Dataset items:
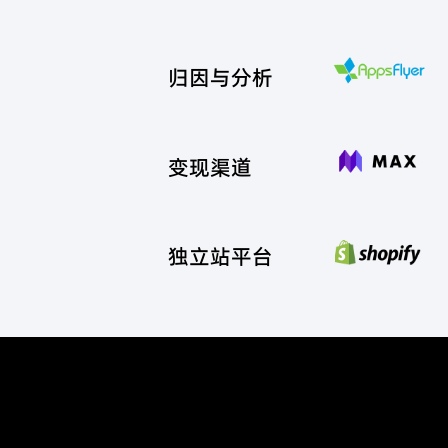
归因与分析
变现渠道
独立站平台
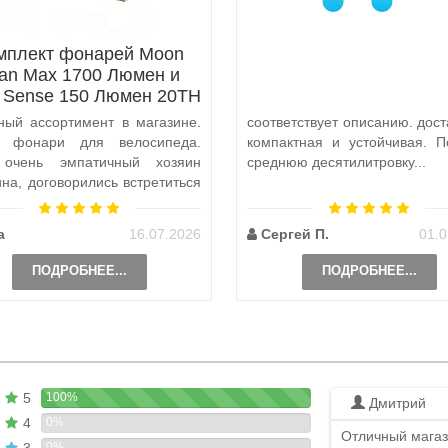
мплект фонарей Moon
tan Max 1700 Люмен и
x Sense 150 Люмен 20TH
Anniversary Edition
ный ассортимент в магазине.
соответствует описанию. дост
а фонари для велосипеда.
компактная и устойчивая. П
 очень эмпатичный хозяин
среднюю десятилитровку...
ина, договорились встретиться
и, чтобы передать ..
а
16.07.2026
Сергей П.
01.0
ПОДРОБНЕЕ...
ПОДРОБНЕЕ...
5
100%
Дмитрий
4
0%
Отличный магаз
3
0%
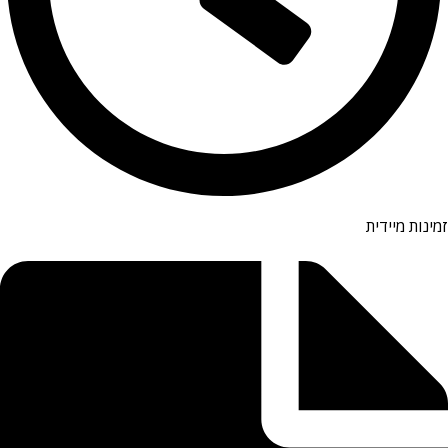
זמינות מיידית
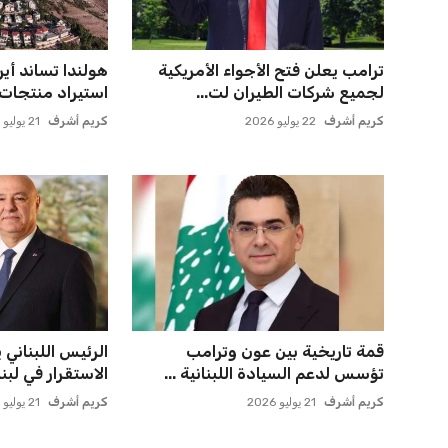
إسبانيا تتصدر من جديد والمغرب
مورينيو يتخذ قرا
يحقق إنجازًا تاريخيًا
مستقبل جونزالو 
عمر إبراهيم
21 يوليو 2026
عمر إبراهيم
21 يوليو 2026
مصر تنطلق في رحلة أمم إفريقيا
ميسي يعود إلى
بقيادة حسام حسن في أول تح...
روساريو للاسترخا
عمر إبراهيم
21 يوليو 2026
عمر إبراهيم
21 يوليو 2026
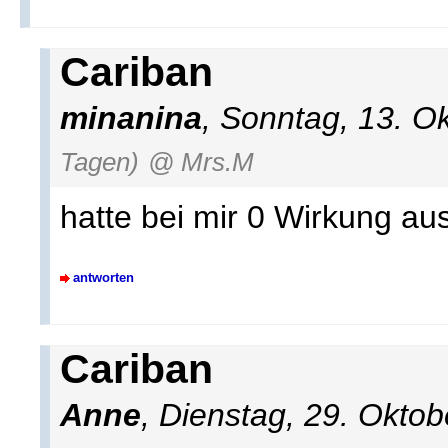
Cariban
minanina
, Sonntag, 13. O
Tagen)
@ Mrs.M
hatte bei mir 0 Wirkung au
antworten
Cariban
Anne
, Dienstag, 29. Okto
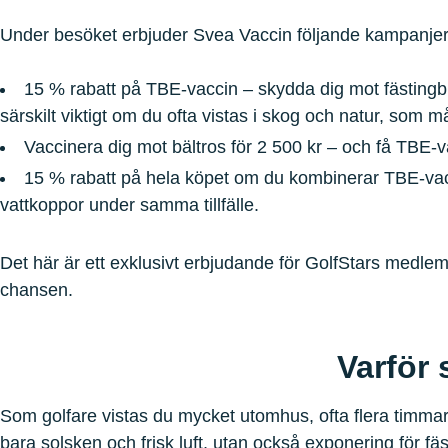
Under besöket erbjuder Svea Vaccin följande kampanj
15 % rabatt på TBE-vaccin – skydda dig mot fästingb
särskilt viktigt om du ofta vistas i skog och natur, som m
Vaccinera dig mot bältros för 2 500 kr – och få TBE-v
15 % rabatt på hela köpet om du kombinerar TBE-va
vattkoppor under samma tillfälle.
Det här är ett exklusivt erbjudande för GolfStars medlemma
chansen.
Varför 
Som golfare vistas du mycket utomhus, ofta flera timmar 
bara solsken och frisk luft, utan också exponering för fäs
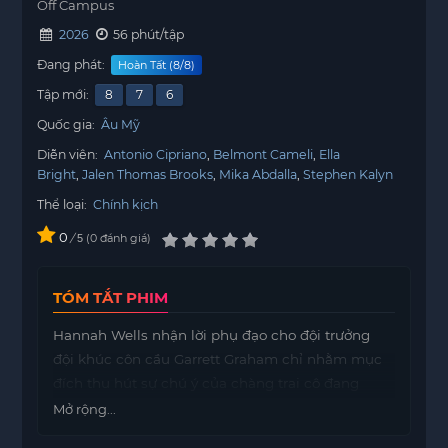
Off Campus
2026
56 phút/tập
Đang phát:
Hoàn Tất (8/8)
Tập mới:
8
7
6
Quốc gia:
Âu Mỹ
Diễn viên:
Antonio Cipriano
Belmont Cameli
Ella
Bright
Jalen Thomas Brooks
Mika Abdalla
Stephen Kalyn
Thể loại:
Chính kịch
0
/
0
đánh giá
5
TÓM TẮT PHIM
Hannah Wells nhận lời phụ đạo cho đội trưởng
đội khúc côn cầu Garrett Graham chỉ nhằm mục
đích thu hút sự chú ý của chàng trai cô đang
thầm thương trộm nhớ. Thế nhưng, bản hợp đồng
Mở rộng...
trao đổi giữa họ dần biến thành một sợi dây tình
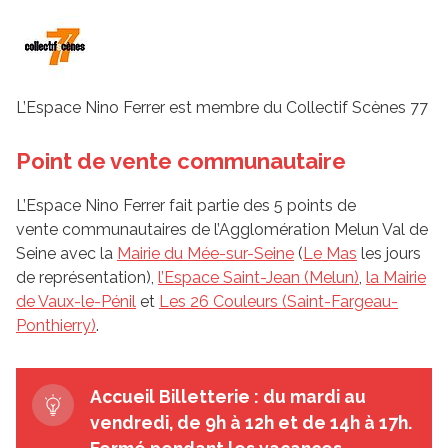
L’Espace Nino Ferrer est membre du Collectif Scènes 77
Point de vente communautaire
L’Espace Nino Ferrer fait partie des 5 points de
vente communautaires de l’Agglomération Melun Val de
Seine avec la
Mairie du Mée-sur-Seine
(
Le Mas
les jours
de représentation),
l’Espace Saint-Jean (Melun)
,
la Mairie
de Vaux-le-Pénil
et
Les 26 Couleurs (Saint-Fargeau-
Ponthierry)
.
Accueil Billetterie : du mardi au
vendredi, de 9h à 12h et de 14h à 17h.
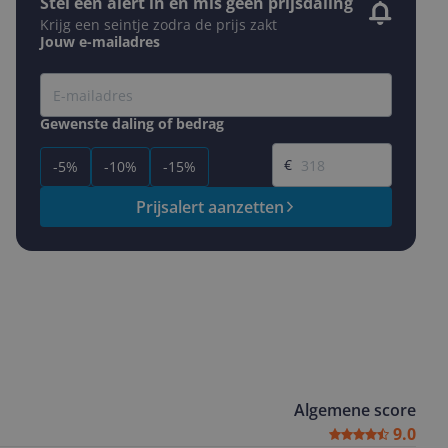
Stel een alert in en mis geen prijsdaling
Krijg een seintje zodra de prijs zakt
Jouw e-mailadres
Gewenste daling of bedrag
Gewenste prijs
€
-5%
-10%
-15%
Prijsalert aanzetten
Algemene score
9.0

Task statement:
Although pictures appear among the entries, please set down only the lines from the one with "Som golfare vistas" up to and including the one with "trao đổi giữa", word for word.

Written response:
Som golfare vistas du mycket utomhus, ofta flera timmar 
bara solsken och frisk luft, utan också exponering för fäs
Off Campus
2026
56 phút/tập
Đang phát:
Hoàn Tất (8/8)
Tập mới:
8
7
6
Quốc gia:
Âu Mỹ
Diễn viên:
Antonio Cipriano
Belmont Cameli
Ella
Bright
Jalen Thomas Brooks
Mika Abdalla
Stephen Kalyn
Thể loại:
Chính kịch
0
/
0
đánh giá
5
TÓM TẮT PHIM
Hannah Wells nhận lời phụ đạo cho đội trưởng
đội khúc côn cầu Garrett Graham chỉ nhằm mục
đích thu hút sự chú ý của chàng trai cô đang
thầm thương trộm nhớ. Thế nhưng, bản hợp đồng
Mở rộng...
trao đổi giữa họ dần biến thành một sợi dây tình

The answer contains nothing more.